» **ABOUT THIS TASK**
Only lines containing the word "accessoires" are needed; pull them out of the material.

» **GIVEN RECORDS**

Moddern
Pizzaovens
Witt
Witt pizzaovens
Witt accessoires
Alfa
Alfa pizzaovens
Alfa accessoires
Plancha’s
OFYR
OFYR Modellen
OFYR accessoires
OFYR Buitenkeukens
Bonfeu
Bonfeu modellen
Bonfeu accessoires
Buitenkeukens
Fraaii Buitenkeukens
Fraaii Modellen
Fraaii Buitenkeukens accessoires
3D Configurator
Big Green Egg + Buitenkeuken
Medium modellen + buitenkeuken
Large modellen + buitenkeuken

--

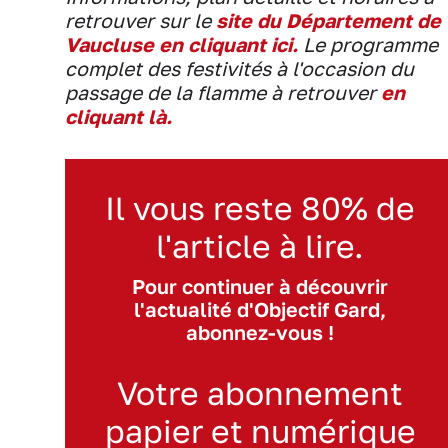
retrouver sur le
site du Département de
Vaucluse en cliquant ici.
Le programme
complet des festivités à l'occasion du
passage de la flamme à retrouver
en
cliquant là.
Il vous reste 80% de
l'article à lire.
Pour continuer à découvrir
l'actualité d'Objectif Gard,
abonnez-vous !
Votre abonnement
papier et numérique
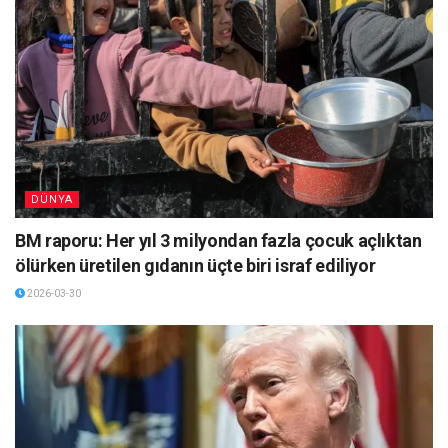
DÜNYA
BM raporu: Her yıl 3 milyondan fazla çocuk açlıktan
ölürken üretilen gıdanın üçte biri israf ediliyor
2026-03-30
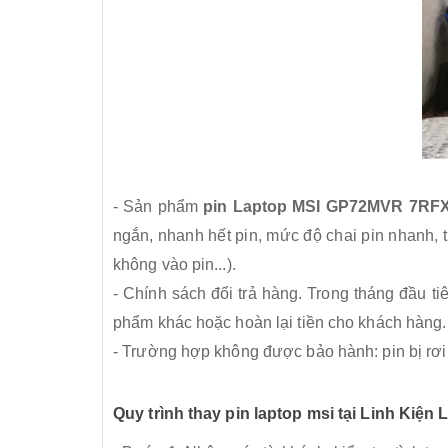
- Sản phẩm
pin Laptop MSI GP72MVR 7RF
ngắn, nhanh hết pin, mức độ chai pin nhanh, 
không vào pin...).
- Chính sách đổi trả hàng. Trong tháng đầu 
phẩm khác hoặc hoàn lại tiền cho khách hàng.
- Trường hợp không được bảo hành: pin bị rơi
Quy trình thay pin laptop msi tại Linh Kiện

» **REPLY**
Witt accessoires
Alfa accessoires
OFYR accessoires
Bonfeu accessoires
Fraaii Buitenkeukens accessoires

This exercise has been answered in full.